[RECORDS FOR THE TASK]

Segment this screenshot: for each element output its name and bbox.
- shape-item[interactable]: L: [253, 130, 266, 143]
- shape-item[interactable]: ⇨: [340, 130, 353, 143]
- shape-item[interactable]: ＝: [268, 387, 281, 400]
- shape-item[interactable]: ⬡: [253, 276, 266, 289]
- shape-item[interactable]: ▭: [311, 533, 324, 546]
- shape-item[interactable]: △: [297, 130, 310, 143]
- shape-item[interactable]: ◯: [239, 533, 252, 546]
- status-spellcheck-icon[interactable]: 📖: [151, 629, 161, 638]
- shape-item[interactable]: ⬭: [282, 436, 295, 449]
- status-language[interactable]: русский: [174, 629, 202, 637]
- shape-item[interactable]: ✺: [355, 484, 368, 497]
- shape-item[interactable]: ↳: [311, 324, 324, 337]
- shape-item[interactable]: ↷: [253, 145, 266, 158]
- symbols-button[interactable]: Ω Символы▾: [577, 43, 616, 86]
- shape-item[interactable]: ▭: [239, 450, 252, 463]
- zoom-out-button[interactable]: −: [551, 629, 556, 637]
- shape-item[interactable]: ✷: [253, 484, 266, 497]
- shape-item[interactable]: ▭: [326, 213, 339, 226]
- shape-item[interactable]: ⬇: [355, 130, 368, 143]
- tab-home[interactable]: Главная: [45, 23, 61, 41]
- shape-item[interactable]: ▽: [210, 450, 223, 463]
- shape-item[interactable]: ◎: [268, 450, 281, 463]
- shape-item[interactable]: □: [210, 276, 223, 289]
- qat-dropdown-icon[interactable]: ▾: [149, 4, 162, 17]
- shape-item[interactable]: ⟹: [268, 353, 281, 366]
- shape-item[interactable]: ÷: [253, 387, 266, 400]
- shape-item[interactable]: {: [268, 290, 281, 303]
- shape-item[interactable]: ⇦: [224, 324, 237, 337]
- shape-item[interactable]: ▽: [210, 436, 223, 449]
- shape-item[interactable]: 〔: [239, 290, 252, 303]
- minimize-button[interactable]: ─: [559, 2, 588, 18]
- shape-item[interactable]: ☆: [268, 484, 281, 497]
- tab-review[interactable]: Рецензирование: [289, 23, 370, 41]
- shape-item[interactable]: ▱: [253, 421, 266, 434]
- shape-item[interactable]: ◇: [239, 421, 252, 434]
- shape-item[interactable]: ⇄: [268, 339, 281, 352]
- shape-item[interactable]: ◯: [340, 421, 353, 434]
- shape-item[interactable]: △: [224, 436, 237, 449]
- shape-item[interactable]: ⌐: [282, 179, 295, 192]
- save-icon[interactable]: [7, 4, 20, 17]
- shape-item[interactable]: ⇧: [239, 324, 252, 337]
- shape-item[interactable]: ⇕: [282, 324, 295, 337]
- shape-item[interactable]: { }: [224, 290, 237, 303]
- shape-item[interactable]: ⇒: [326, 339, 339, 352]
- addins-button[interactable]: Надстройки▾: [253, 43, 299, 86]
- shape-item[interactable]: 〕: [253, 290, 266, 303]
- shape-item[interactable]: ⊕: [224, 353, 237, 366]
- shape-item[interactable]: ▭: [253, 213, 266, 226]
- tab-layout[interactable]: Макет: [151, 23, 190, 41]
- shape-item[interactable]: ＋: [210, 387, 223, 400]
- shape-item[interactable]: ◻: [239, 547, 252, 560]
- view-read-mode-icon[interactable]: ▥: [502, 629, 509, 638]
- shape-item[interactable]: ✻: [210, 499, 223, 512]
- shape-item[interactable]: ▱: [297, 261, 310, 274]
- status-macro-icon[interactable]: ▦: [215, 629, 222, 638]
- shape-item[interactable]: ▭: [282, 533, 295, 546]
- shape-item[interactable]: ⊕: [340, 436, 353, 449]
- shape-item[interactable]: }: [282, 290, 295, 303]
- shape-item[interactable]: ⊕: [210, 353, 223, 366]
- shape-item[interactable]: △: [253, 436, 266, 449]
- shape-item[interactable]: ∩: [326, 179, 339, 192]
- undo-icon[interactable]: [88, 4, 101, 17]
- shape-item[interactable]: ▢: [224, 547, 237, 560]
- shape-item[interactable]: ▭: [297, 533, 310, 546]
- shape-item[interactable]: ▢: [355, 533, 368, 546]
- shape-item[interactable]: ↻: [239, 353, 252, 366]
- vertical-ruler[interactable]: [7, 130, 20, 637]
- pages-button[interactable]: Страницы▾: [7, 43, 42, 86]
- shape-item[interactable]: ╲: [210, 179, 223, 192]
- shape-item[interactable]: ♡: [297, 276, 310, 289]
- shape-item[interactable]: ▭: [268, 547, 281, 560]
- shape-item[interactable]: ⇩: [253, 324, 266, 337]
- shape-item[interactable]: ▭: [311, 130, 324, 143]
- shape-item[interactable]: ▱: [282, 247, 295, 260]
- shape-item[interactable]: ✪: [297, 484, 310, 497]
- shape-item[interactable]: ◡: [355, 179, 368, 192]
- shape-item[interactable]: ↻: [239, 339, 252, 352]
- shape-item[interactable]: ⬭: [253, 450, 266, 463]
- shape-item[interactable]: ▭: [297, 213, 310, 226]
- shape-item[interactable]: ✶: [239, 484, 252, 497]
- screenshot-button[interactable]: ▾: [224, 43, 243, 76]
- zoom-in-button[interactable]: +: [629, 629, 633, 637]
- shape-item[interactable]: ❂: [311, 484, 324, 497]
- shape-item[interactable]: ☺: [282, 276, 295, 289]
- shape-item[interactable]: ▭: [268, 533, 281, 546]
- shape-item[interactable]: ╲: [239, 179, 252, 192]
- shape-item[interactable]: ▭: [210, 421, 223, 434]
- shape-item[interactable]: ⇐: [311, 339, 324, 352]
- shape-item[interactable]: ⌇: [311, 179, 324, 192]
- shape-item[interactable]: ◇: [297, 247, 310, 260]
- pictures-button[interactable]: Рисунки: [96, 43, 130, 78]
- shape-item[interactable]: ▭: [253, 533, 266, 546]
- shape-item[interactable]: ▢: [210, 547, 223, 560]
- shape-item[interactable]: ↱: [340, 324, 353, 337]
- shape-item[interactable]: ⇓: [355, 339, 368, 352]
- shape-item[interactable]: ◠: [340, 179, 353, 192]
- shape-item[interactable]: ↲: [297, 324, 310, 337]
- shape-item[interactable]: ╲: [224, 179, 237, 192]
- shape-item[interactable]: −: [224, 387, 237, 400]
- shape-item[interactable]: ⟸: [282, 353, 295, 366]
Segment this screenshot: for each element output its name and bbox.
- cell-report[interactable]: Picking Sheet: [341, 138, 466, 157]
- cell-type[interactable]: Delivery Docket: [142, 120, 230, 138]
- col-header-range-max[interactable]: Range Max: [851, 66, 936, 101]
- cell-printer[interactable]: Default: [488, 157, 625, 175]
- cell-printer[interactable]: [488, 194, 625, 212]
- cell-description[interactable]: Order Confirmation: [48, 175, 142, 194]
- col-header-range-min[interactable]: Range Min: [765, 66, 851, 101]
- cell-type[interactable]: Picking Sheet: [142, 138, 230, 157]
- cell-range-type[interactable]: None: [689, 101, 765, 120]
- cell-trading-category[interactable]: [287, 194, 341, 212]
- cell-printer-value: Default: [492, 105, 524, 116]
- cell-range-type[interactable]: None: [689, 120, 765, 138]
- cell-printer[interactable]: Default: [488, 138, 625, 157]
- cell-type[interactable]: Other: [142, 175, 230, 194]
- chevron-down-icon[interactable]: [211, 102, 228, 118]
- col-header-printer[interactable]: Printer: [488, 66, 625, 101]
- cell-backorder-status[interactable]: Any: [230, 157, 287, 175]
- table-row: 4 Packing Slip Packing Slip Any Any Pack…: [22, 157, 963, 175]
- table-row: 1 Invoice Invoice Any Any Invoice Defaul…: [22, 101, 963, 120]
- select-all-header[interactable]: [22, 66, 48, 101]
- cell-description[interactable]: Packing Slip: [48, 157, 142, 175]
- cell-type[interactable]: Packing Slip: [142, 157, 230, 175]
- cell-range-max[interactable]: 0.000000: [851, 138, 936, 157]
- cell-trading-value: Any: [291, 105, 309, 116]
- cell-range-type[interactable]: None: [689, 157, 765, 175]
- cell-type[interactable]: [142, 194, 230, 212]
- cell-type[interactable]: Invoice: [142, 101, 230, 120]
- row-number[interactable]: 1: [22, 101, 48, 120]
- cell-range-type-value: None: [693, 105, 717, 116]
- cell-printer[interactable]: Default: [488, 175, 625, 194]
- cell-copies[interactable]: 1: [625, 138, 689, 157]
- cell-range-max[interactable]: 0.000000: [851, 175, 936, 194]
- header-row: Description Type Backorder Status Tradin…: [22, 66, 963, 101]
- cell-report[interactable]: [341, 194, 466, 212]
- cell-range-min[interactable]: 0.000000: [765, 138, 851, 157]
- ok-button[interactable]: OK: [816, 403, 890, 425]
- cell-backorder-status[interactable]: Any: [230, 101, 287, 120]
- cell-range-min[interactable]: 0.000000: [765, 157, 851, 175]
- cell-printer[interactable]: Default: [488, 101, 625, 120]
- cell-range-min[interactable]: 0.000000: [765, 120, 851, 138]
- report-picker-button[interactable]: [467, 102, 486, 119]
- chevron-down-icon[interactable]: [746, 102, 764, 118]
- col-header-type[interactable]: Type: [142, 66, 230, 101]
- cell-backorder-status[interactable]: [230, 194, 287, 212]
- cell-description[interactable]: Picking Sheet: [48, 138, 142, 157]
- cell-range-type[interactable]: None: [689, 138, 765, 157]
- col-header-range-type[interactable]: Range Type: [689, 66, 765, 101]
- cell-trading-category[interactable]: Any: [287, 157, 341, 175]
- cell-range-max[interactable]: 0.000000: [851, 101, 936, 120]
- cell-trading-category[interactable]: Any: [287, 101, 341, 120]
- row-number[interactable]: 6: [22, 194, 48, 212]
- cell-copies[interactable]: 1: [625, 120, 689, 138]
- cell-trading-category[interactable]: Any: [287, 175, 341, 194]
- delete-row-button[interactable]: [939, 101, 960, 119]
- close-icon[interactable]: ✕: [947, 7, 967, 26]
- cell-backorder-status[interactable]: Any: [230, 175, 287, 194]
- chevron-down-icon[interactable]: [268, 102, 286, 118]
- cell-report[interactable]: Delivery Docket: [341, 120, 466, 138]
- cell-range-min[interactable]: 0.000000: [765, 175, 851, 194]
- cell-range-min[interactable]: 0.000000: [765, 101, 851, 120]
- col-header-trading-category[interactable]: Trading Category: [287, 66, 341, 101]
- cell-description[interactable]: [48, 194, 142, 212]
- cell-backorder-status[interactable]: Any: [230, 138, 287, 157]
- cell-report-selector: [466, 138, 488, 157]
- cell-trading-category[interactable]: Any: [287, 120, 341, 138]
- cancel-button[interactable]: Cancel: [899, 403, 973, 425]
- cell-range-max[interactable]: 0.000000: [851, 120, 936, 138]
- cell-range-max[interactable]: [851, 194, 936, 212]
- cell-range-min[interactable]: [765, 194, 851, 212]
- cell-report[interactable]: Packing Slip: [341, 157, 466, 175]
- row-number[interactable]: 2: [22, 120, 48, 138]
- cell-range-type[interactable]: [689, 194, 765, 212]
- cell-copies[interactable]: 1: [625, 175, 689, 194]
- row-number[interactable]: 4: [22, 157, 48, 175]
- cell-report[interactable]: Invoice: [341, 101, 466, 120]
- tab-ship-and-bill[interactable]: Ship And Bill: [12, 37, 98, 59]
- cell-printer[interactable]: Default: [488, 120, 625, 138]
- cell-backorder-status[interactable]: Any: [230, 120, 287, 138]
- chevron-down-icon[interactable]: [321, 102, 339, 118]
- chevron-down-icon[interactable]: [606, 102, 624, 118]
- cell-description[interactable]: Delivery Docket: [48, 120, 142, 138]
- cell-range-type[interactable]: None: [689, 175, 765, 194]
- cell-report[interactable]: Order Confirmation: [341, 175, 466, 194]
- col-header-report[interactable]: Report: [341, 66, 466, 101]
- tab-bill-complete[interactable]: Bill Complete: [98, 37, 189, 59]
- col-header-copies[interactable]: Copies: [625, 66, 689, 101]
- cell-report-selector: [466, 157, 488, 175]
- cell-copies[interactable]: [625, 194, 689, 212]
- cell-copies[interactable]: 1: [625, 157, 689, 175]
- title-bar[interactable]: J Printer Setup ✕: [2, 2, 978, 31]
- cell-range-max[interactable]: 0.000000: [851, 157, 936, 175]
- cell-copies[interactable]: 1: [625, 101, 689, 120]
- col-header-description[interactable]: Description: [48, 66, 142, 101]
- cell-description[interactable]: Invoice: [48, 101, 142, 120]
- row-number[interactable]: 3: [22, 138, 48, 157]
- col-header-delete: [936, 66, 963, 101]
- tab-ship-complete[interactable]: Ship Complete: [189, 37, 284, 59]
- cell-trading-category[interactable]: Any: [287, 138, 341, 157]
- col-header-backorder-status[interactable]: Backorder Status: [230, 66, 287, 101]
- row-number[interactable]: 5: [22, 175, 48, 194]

[/RECORDS FOR THE TASK]

**TO DO**. With "delete" as the string to look for, count the matching lines in the entries above and report only the number.

**EXERCISE ANSWER**. 2